Scientists are spaced out. Chinese researchers sent quantum information from a satellite to earth, a breakthrough in the development of an unhackable quantum internet. What does this mean for Delft's efforts in this field?

The cover of Science. Artist's rendering of the quantum science satellite Micius, distributing two entangled photons to two locations separated by ~1200 kilometers on Earth.
The cover of Science. Artist's rendering of the quantum science satellite Micius, distributing two entangled photons to two locations separated by ~1200 kilometers on Earth.

Just four weeks ago TU Delft was king of the castle. In a Science article, published June 2nd, researchers from QuTech and colleagues from the University of Oxford described a technique to make quantum repeaters, which are presumed to be fundamental for a future unhackable quantum internet.

Hardly had the ink of the Delft/Oxford article dried, than scientists at the University of Science and Technology of China in Shanghai had their Science article published. In the article, they describe how they used a satellite to send quantum information through space.

The Asians are now at the centre of attention. Media around the world talk about 'a landmark study and a giant step for the quantum internet' ( Scientific American), a study that 'shatters entanglement record' (Science News Magazine).

Both groups are working towards new methods to design an internet based on quantum entanglement and photons. Theoretically, this type of internet should be unhackable.

As the light particles travel through air or fibre, the information encrypted in photons –the most promising quantum information carriers - degrades rapidly. Both groups are working on tackling this problem.

'Once you have satellites distributing your quantum signals throughout the globe, you've done it'

Delft researchers set their sights on quantum repeaters: combining multiple weak quantum links into one stronger one.

The Chinese believe the solution lies in outer space: by sending information through near vacuum, the signals are not disturbed.

Place your bet. Delft or Shanghai?

Science magazine seems to have put its cards on the Chinese. "Quantum repeaters that rebroadcast quantum information aren't yet mature", the magazine wrote in an editorial.

"Many physicists have dreamed instead of using satellites to send quantum information through the near-vacuum of space."

The article continues with a quote from Verónica Fernández Mármol, a physicist at the Spanish National Research Council in Madrid: "Once you have satellites distributing your quantum signals throughout the globe, you've done it. You've leapfrogged all the problems you have with losses in fibres."

'The Chinese technique is sensational, but has limitations too'

Peter Humphrey, of QuTech, is one of the authors of the Delft/Oxford publication. "It is not this or that", he says. "What the Chinese have done is sensational and I suspect satellites will become an important part of the future internet. But their technique has limitations too. They succeeded in sending information from A to B through space, not in sending it to many different nodes."
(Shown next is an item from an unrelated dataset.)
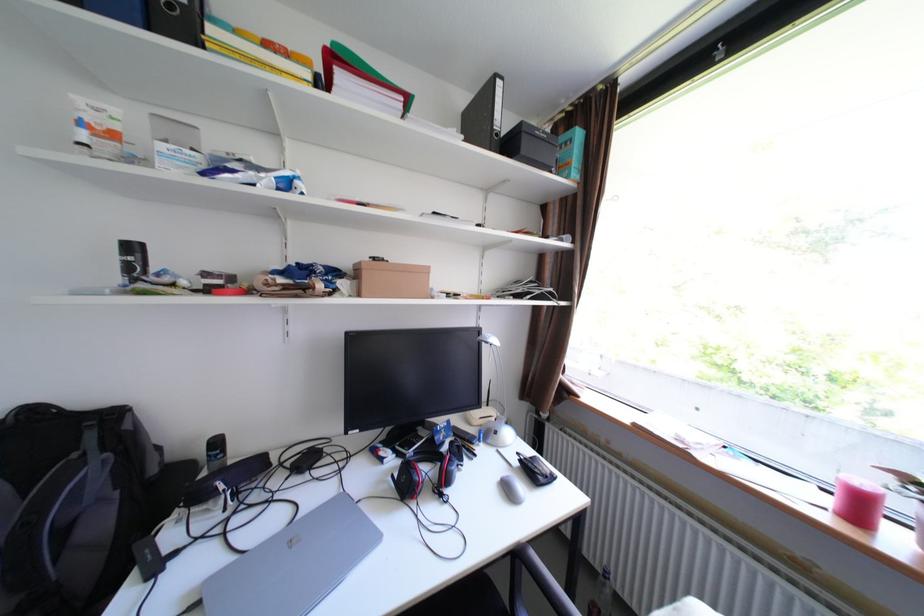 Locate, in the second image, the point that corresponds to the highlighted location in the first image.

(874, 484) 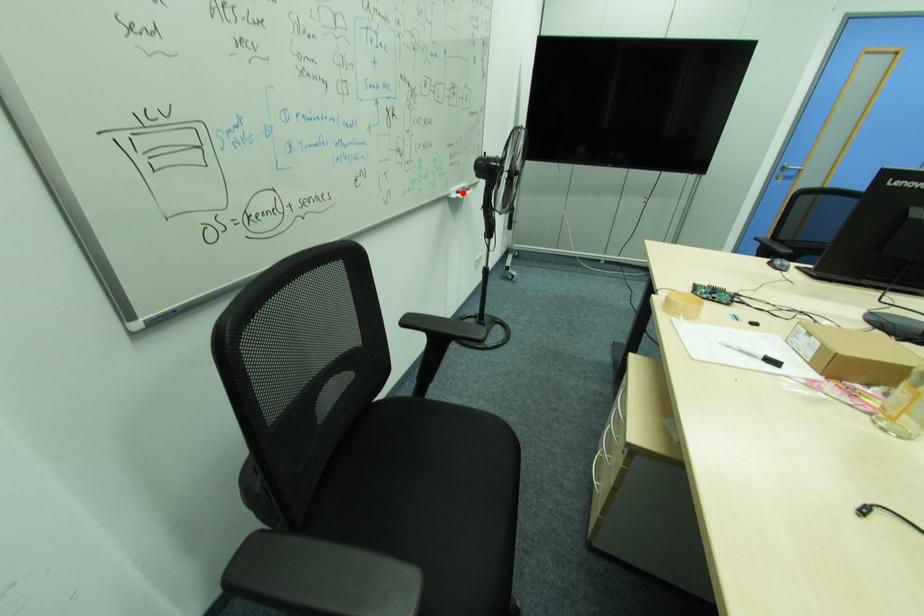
"In order to send information in all directions you need repeaters. Maybe like the ones we are working on. Who knows, one day satellites might be carrying our repeaters and form the infrastructure of the internet."
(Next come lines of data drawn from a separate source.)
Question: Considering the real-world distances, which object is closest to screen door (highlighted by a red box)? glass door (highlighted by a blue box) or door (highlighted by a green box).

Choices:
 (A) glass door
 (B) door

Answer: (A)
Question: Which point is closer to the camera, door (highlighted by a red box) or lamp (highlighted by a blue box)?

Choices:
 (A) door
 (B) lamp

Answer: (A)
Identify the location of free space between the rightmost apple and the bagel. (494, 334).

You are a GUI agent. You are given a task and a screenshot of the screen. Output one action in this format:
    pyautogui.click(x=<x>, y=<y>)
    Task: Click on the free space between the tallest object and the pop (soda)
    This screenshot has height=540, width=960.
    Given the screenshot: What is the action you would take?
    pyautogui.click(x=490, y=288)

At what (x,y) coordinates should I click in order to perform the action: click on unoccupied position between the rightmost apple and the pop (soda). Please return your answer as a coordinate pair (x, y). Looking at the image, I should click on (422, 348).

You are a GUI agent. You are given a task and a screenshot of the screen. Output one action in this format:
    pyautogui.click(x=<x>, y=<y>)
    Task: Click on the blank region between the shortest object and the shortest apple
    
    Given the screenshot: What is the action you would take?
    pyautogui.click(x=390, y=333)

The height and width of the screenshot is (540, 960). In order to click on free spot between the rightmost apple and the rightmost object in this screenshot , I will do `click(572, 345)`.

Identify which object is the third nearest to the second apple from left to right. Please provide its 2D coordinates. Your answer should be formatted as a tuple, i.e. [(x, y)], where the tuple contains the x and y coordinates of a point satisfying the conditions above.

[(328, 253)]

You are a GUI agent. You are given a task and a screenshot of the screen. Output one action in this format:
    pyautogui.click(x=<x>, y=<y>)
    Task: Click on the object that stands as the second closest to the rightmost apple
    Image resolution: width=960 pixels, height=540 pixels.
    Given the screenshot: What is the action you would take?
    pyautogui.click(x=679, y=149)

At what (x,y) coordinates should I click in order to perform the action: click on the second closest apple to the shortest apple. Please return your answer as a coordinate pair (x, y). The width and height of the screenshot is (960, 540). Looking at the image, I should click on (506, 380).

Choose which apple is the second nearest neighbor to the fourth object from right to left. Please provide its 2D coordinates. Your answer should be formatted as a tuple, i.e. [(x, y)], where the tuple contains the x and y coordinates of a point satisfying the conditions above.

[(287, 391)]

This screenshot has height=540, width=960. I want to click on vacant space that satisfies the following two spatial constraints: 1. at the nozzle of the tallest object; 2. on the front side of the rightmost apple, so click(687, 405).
According to the Delft researcher both efforts are complimentary approaches to increasing both the distances between and the number of different places that can be joined together in a quantum network.
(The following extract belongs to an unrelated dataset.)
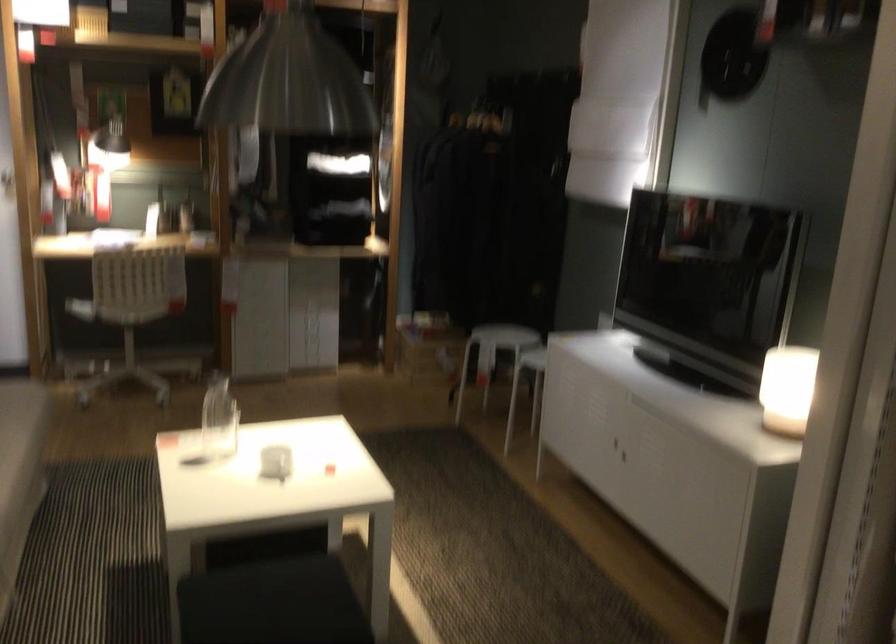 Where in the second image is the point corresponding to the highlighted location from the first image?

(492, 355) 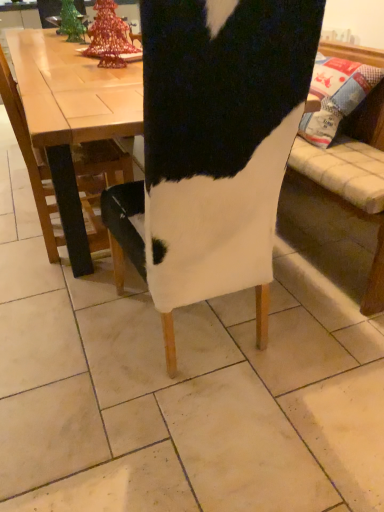 Find the location of `vacant area situated below white fabric chair at center, the 1th chair positioned from the right (from a real-world perspective)`. vacant area situated below white fabric chair at center, the 1th chair positioned from the right (from a real-world perspective) is located at coordinates (204, 350).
The weird limbo of superposition

The research that lead to the Science article on quantum repeaters was carried out by Ronald Hanson's group at QuTech. This group is renowned for designing networking links based on quantum entanglement.

In 2015, in a sophisticated experiment, Hanson's group measured entangled electrons 1.3 kilometres apart, showing once and for all that entanglement is real and that it could be used for hack-proof communications.